§ **Input data**
───

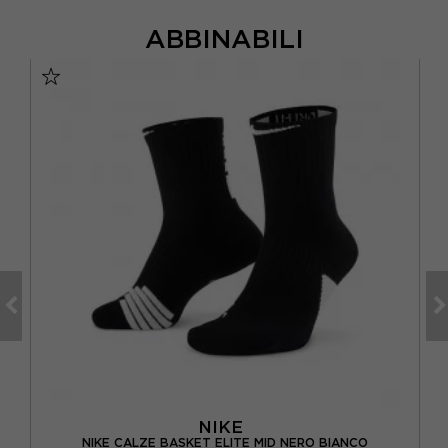
ABBINABILI
NIKE
O
NIKE CALZE BASKET ELITE MID NERO BIANCO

───

§ **Problem to solve**
Throughout the material above, find every line holding "NIKE" and copy it.

§ **Response to the task**
NIKE
NIKE CALZE BASKET ELITE MID NERO BIANCO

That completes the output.